Hummus Vs. Cheese Dips
Hummus is a middle-eastern food composed of chickpeas, or garbanzo beans, and tahini, a paste similar in texture to peanut butter that is made from sesame seeds. Hummus is typically eaten with pita or other flat bread.
6. Snack on Healthy Hummus
Hummus is a gratifying combination of nutrition when paired with fresh veggies like baby carrots or baked pita chips.
Made from chick peas, hummus is a good source of iron, vitamin C, protein, and fiber.
So enjoy the pleasing taste of hummus and skip the cheese dip that can lead to diet sabotage.
Fried frozen Foods vs. More Lean and Veggies
7. Frozen Meals Can Be Healthy, Too!
Look for frozen meals that feature lean protein, plenty of vegetables, whole grains, and a low-fat or simple sauce.
Avoid fried frozen food, or creamy casseroles. Frozen meals that are baked, grilled, steamed, or sautéed are healthier and lower in calories.
8. Spaghetti – A Healthy Favorite
Try the new whole-wheat pasta blends. Even the kids will like it if you top the spaghetti with your favorite tomato sauce.
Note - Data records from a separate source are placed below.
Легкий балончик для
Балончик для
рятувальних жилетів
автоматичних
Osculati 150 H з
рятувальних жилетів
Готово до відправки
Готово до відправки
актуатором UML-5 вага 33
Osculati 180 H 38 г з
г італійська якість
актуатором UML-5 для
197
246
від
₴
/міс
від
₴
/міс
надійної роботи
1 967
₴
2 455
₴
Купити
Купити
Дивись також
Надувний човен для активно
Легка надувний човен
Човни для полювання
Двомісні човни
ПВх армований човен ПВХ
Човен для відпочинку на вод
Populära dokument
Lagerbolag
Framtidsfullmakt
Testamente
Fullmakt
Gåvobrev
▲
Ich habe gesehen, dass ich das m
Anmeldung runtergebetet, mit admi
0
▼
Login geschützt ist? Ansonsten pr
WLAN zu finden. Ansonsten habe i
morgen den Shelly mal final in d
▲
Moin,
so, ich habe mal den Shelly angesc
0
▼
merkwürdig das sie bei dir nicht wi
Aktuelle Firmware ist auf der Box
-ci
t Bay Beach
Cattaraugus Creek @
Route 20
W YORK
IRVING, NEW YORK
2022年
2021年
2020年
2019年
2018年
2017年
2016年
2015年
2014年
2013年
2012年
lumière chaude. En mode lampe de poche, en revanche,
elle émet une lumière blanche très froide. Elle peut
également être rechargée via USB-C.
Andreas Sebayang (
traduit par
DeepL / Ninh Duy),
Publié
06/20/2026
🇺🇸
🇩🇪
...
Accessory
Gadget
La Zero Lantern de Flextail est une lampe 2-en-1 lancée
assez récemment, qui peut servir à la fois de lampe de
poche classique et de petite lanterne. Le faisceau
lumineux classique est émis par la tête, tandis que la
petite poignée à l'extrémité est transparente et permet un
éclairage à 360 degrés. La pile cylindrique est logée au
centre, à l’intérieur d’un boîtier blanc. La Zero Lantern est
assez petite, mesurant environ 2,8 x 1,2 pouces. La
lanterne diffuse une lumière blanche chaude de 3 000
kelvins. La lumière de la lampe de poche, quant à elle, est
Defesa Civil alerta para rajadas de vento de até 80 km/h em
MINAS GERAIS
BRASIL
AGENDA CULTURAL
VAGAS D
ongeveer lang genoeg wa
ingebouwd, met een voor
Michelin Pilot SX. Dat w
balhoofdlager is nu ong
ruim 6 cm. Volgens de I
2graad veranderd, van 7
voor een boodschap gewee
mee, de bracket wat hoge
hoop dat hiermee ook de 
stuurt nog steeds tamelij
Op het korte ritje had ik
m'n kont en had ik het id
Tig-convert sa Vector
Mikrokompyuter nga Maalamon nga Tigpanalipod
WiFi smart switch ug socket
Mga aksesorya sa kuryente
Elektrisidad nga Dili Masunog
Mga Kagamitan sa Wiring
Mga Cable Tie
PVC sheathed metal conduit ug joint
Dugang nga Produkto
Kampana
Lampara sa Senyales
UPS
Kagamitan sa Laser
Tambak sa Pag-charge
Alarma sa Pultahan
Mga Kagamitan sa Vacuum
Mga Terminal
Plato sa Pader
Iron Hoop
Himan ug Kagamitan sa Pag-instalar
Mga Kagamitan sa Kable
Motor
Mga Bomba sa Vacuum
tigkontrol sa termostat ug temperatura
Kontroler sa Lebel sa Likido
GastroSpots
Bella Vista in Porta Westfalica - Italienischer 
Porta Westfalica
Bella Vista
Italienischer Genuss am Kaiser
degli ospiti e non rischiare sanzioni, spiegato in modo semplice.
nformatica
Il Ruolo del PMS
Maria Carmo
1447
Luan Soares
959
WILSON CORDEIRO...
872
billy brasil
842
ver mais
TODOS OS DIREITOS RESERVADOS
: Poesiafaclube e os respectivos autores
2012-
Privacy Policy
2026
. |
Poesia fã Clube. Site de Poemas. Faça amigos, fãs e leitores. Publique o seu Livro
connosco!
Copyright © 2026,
Voila! You’ve turned a childhood favorite into a high-fiber and nutrient-rich dish.
Macaroni and cheese may be an old-standby, but it’s low in fiber and loaded with fat and calories.
Fried Frozen Shrimp Vs. Fat free shrimp
9. Fat-Free Frozen Shrimp & Prawns
Shrimp are a tastier and healthier alternative to breaded fish sticks.
You can buy them already cooked and shelled. Eat them cold with cocktail sauce, grill them, or sauté with veggies in a stir-fry.